Pluto Nash: You blew up my wood bar stools. You know how hard it is to get wood on the moon?
Pluto Nash: What happened?
James: Obviously, you did something stupid.
Dina Lake: What makes you so sure he'll help us out?
Pluto Nash: Oh, he'll help us. He couldn't sing a note if it weren't for me.
Dina Lake: You taught Tony Francis how to sing?
Pluto Nash: No, I convinced a bookie not to pour some acid down his throat.
Mogan: Hey Bruno. What are you? A 65?
Bruno: Model 63. Deluxe.
Kelp: 63? Talk about ancient.
Bruno: Your sister didn't seem to mind.
Pluto Nash: You married twins?
Tony Francis: No, I met the perfect woman, so I had her cloned.
Dina Lake: Which one is which?
Tony Francis: Who cares?
Rowland: There's a clone doctor named Runa Pedanken. Made a big name for herself creating an entire basketball team from one old guy.
Pluto Nash: The Air Jordans. Yeah.
Pluto Nash: That's a cryogenic Chihuahua!
Dina Lake: It's a real dog?
Pluto Nash: Oh, yeah, it's very delicate. You know it's illegal to bring pets up here. But I got a friend back in Juarez who knows how to freeze-dry these things. Look at that. It's a girl. Pop that little bitch in the particle wave for two minutes on defrost... she'll be running around the room.

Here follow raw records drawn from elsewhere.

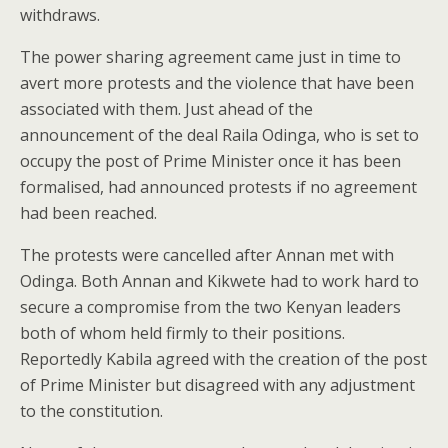
withdraws.
The power sharing agreement came just in time to
avert more protests and the violence that have been
associated with them. Just ahead of the
announcement of the deal Raila Odinga, who is set to
occupy the post of Prime Minister once it has been
formalised, had announced protests if no agreement
had been reached.
The protests were cancelled after Annan met with
Odinga. Both Annan and Kikwete had to work hard to
secure a compromise from the two Kenyan leaders
both of whom held firmly to their positions.
Reportedly Kabila agreed with the creation of the post
of Prime Minister but disagreed with any adjustment
to the constitution.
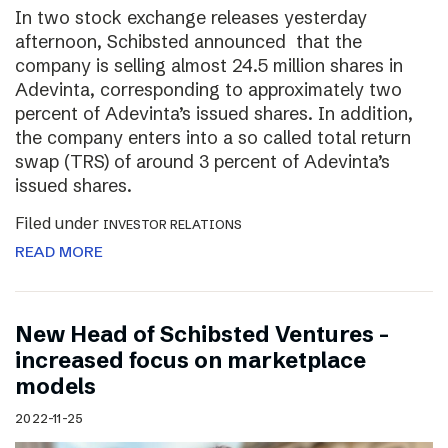
In two stock exchange releases yesterday
afternoon, Schibsted announced that the
company is selling almost 24.5 million shares in
Adevinta, corresponding to approximately two
percent of Adevinta’s issued shares. In addition,
the company enters into a so called total return
swap (TRS) of around 3 percent of Adevinta’s
issued shares.
Filed under
INVESTOR RELATIONS
READ MORE
New Head of Schibsted Ventures –
increased focus on marketplace
models
2022-11-25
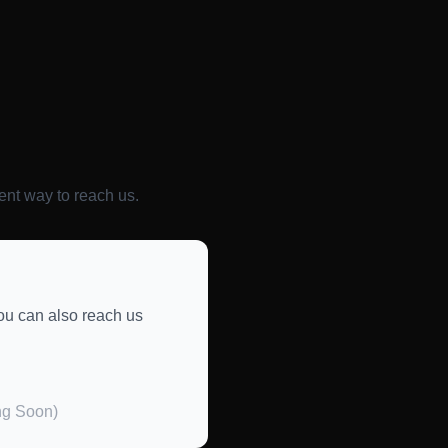
ent way to reach us.
you can also reach us
ng Soon)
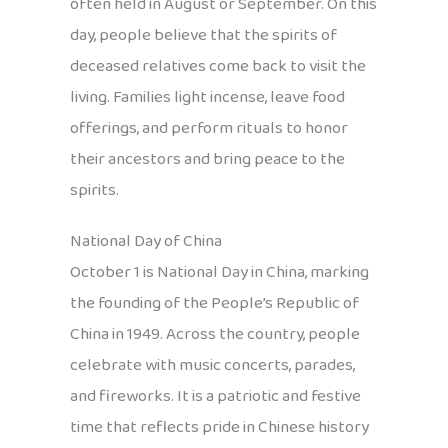
often held in August or September. On this
day, people believe that the spirits of
deceased relatives come back to visit the
living. Families light incense, leave food
offerings, and perform rituals to honor
their ancestors and bring peace to the
spirits.
National Day of China
October 1 is National Day in China, marking
the founding of the People’s Republic of
China in 1949. Across the country, people
celebrate with music concerts, parades,
and fireworks. It is a patriotic and festive
time that reflects pride in Chinese history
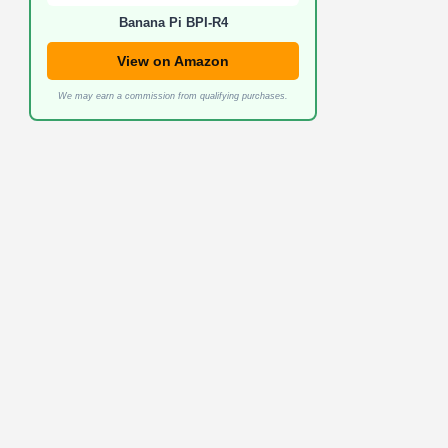
Banana Pi BPI-R4
View on Amazon
We may earn a commission from qualifying purchases.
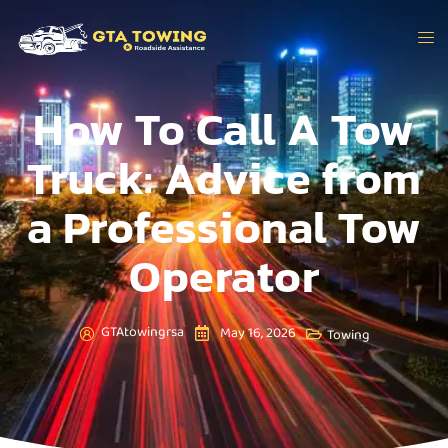
How To Call A Tow
Truck: Advice from
a Professional Tow
Operator
GTAtowingrsa
May 16, 2026
Towing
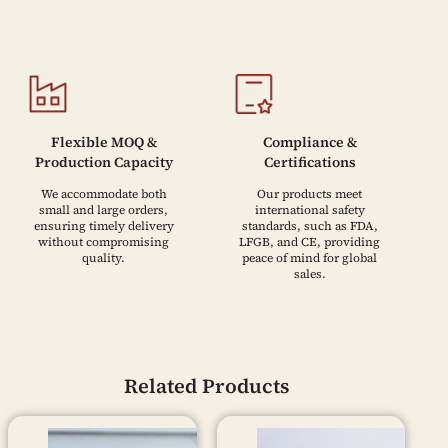
Flexible MOQ &
Compliance &
Production Capacity
Certifications
We accommodate both
Our products meet
small and large orders,
international safety
ensuring timely delivery
standards, such as FDA,
without compromising
LFGB, and CE, providing
quality.
peace of mind for global
sales.
Related Products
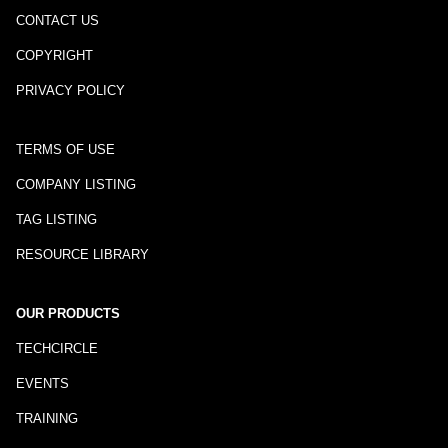
CONTACT US
COPYRIGHT
PRIVACY POLICY
TERMS OF USE
COMPANY LISTING
TAG LISTING
RESOURCE LIBRARY
OUR PRODUCTS
TECHCIRCLE
EVENTS
TRAINING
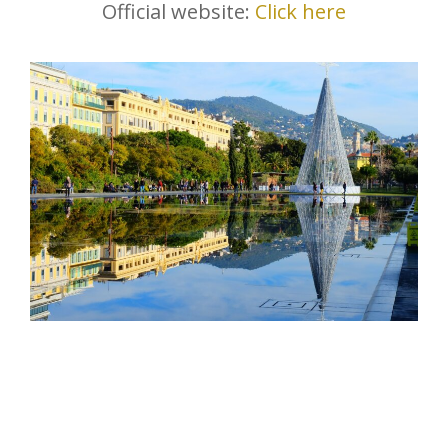
Official website:
Click here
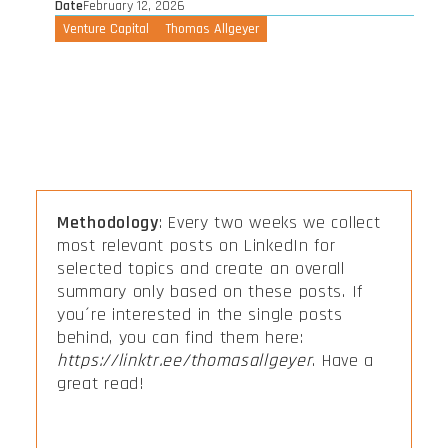
Date
February 12, 2026
Venture Capital
Thomas Allgeyer
Methodology
: Every two weeks we collect
most relevant posts on LinkedIn for
selected topics and create an overall
summary only based on these posts. If
you´re interested in the single posts
behind, you can find them here:
https://linktr.ee/thomasallgeyer
. Have a
great read!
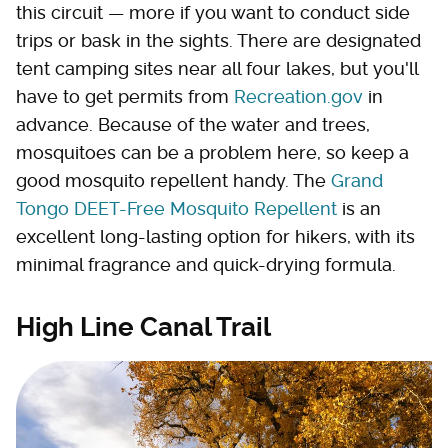
this circuit — more if you want to conduct side
trips or bask in the sights. There are designated
tent camping sites near all four lakes, but you'll
have to get permits from
Recreation.gov
in
advance. Because of the water and trees,
mosquitoes can be a problem here, so keep a
good mosquito repellent handy. The
Grand
Tongo DEET-Free Mosquito Repellent
is an
excellent long-lasting option for hikers, with its
minimal fragrance and quick-drying formula.
High Line Canal Trail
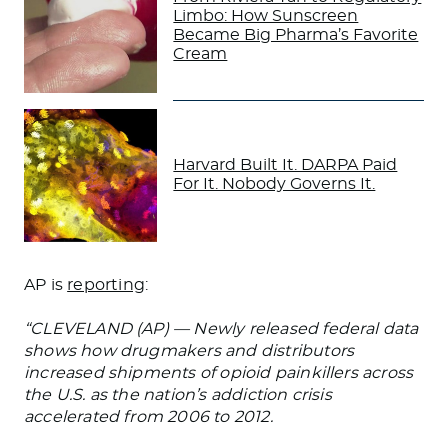
Limbo: How Sunscreen
Became Big Pharma’s Favorite
Cream
Harvard Built It. DARPA Paid
For It. Nobody Governs It.
AP is
reporting
:
“CLEVELAND (AP) — Newly released federal data
shows how drugmakers and distributors
increased shipments of opioid painkillers across
the U.S. as the nation’s addiction crisis
accelerated from 2006 to 2012.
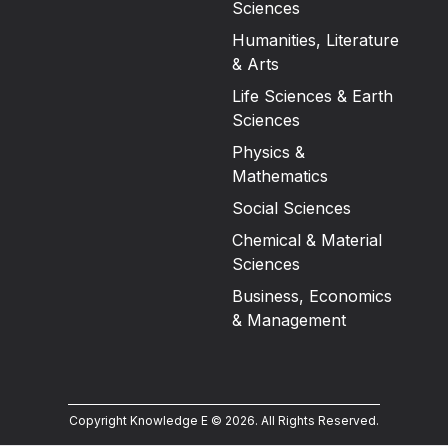
Sciences
Humanities, Literature
& Arts
Life Sciences & Earth
Sciences
Physics &
Mathematics
Social Sciences
Chemical & Material
Sciences
Business, Economics
& Management
Copyright Knowledge E ©
2026
.
All Rights Reserved.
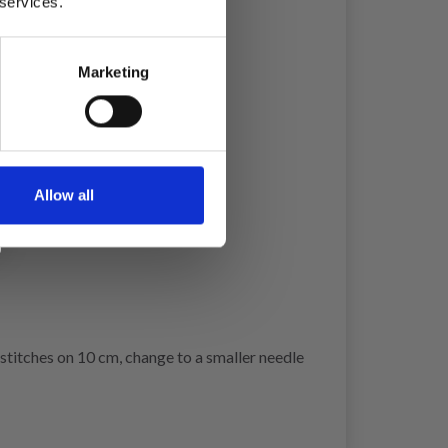
 services.
Marketing
Allow all
w stitches on 10 cm, change to a smaller needle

Pluto Nash: So where'd you do your singing back Earth?
Dina Lake: Oh, weddings, bar mitzvahs, reincarnation rituals. The usual gigs.
Pluto Nash: So how's it going with you and Babbet?
Bruno: Me and Babbet? I don't think that's going to happen. I found out that I'm 110 volts and she's a 220.
Pluto Nash: Just go to the hardware store and get an adaptor.
Bruno: Nah. That just ruins it for me.